Preserves values come in various *types*: a few basic atomic types, plus sequence, set,
dictionary, and record compound types. From the specification:

                        Value = Atom           Atom = Boolean
                              | Compound            | Double
                              | Embedded            | SignedInteger
                                                    | String
                     Compound = Record              | ByteString
                              | Sequence            | Symbol
                              | Set
                              | Dictionary

### Concrete syntax

Preserves offers *multiple* syntaxes, each useful in different settings.

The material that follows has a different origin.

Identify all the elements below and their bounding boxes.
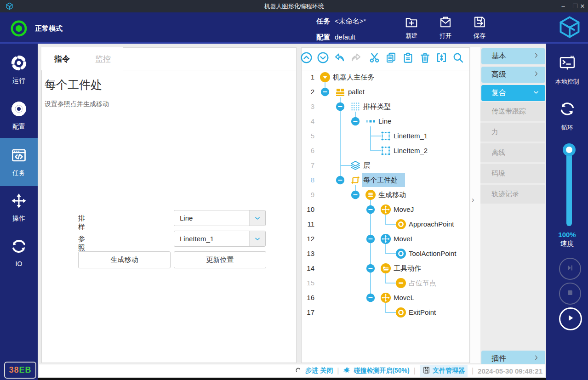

Values are
automatically, losslessly translatable from one syntax to another because Preserves' semantics
are syntax-independent.

The core Preserves specification defines a text-based, human-readable, JSON-like syntax, that
is a syntactic superset of JSON, and a completely equivalent compact machine-oriented syntax,
crucial to the definition of [canonical form](#canonical-form) for Preserves values.[^syrup]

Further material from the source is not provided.